There is the following result:
Let $G$ be a locally compact group with Haar measure $\mu_G$. Suppose $S \subset G$ is measurable with $0 < \mu_G (S) < \infty$. Then $A := \{ k \in G \; | \; \mu_G(S) = \mu_G(S \cap k S) \}$ forms a closed subgroup of $G$.
I do not see why it should hold that $\mu_G (S) = \mu_G( S \cap xy S)$ whenever $\mu_G (S) = \mu_G (S \cap x S)$ and $\mu_G (S) = \mu_G (S \cap y S)$ with $x, y \in G$, that is, why $A$ is closed under the group operation.

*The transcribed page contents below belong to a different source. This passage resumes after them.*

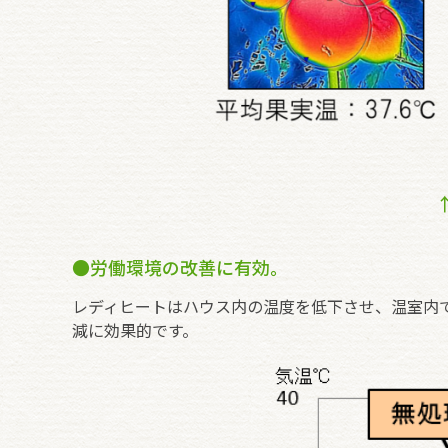
●労働環境の改善に有効。
レディヒートはハウス内の温度を低下させ、温室内
減に効果的です。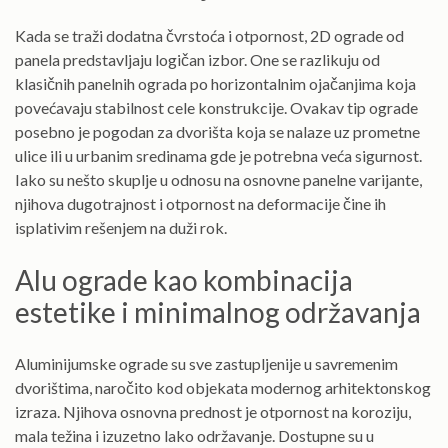
Kada se traži dodatna čvrstoća i otpornost, 2D ograde od
panela predstavljaju logičan izbor. One se razlikuju od
klasičnih panelnih ograda po horizontalnim ojačanjima koja
povećavaju stabilnost cele konstrukcije. Ovakav tip ograde
posebno je pogodan za dvorišta koja se nalaze uz prometne
ulice ili u urbanim sredinama gde je potrebna veća sigurnost.
Iako su nešto skuplje u odnosu na osnovne panelne varijante,
njihova dugotrajnost i otpornost na deformacije čine ih
isplativim rešenjem na duži rok.
Alu ograde kao kombinacija
estetike i minimalnog održavanja
Aluminijumske ograde su sve zastupljenije u savremenim
dvorištima, naročito kod objekata modernog arhitektonskog
izraza. Njihova osnovna prednost je otpornost na koroziju,
mala težina i izuzetno lako održavanje. Dostupne su u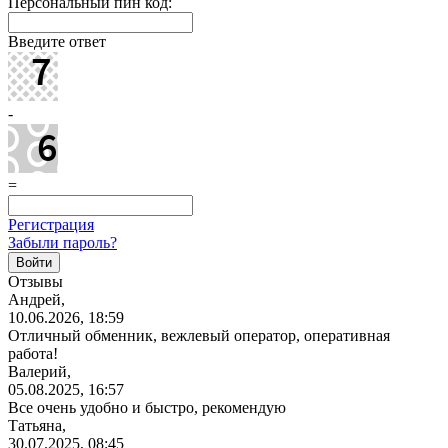
Персональный пин код:
Введите ответ
-
=
Регистрация
Забыли пароль?
Отзывы
Андрей,
10.06.2026, 18:59
Отличный обменник, вежлевый оператор, оперативная
работа!
Валерий,
05.08.2025, 16:57
Все очень удобно и быстро, рекомендую
Татьяна,
30.07.2025, 08:45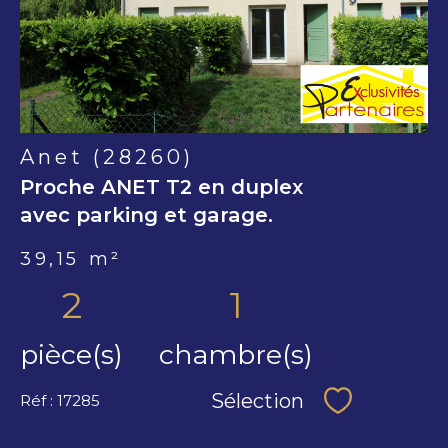
bien
Anet (28260)
Proche ANET T2 en duplex
avec parking et garage.
39,15 m²
2
1
pièce(s)
chambre(s)
Sélection
Réf : 17285
Sélectionne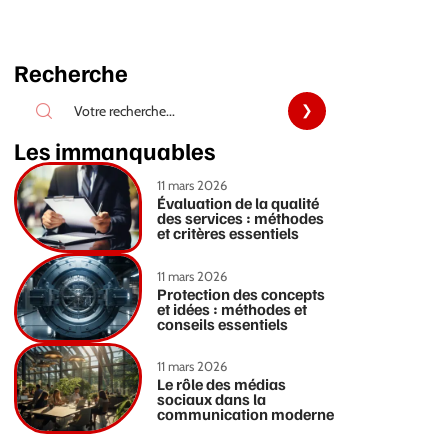
Recherche
Les immanquables
11 mars 2026
Évaluation de la qualité
des services : méthodes
et critères essentiels
11 mars 2026
Protection des concepts
et idées : méthodes et
conseils essentiels
11 mars 2026
Le rôle des médias
sociaux dans la
communication moderne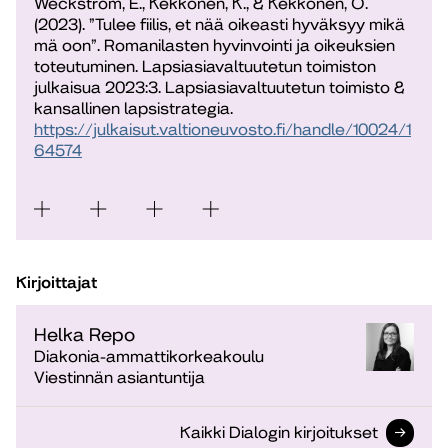
Weckström, E., Kekkonen, K., & Kekkonen, O.
(2023). ”Tulee fiilis, et nää oikeasti hyväksyy mikä
mä oon”. Romanilasten hyvinvointi ja oikeuksien
toteutuminen. Lapsiasiavaltuutetun toimiston
julkaisua 2023:3. Lapsiasiavaltuutetun toimisto &
kansallinen lapsistrategia.
https://julkaisut.valtioneuvosto.fi/handle/10024/1
64574
Kirjoittajat
Helka Repo
Diakonia-ammattikorkeakoulu
Viestinnän asiantuntija
Kaikki Dialogin kirjoitukset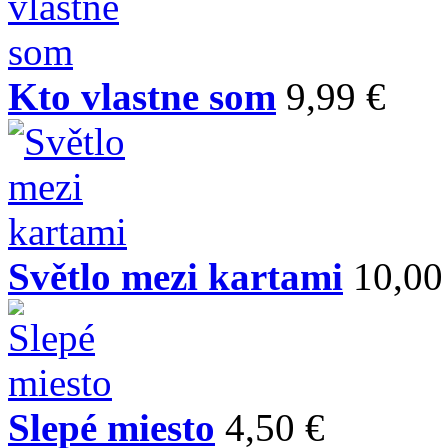
Kto vlastne som
9,99 €
Světlo mezi kartami
10,00
Slepé miesto
4,50 €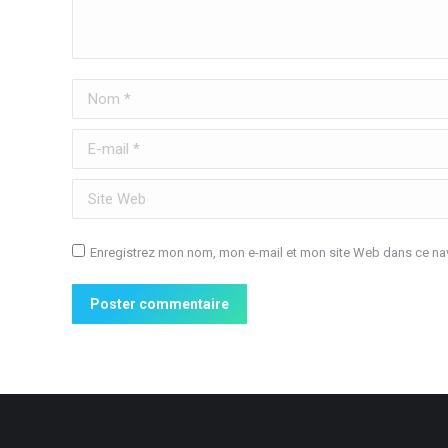
Nom *
E-mail *
Site Web
Enregistrez mon nom, mon e-mail et mon site Web dans ce nav
Poster commentaire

Any help or comment is appreciated.
Clearly $S\setminus xyS\subset(S\setminus xS)\cup(xS\setminus xyS)$, where $$ A\setminus B=\{u\colon u\in A \text{ and } u\notin B\}. $$ Hence $$ \mu_G(S\setminus xyS)\le\mu_G(S\setminus xS)+\mu_G(xS\setminus xyS) =\mu_G(S\setminus xS)+\mu_G(x(S\setminus yS))=0+0=0. $$ Here $$ \mu_G(x(S\setminus yS))=\mu_G(S\setminus yS) $$ because of the invariance of the Haar measure.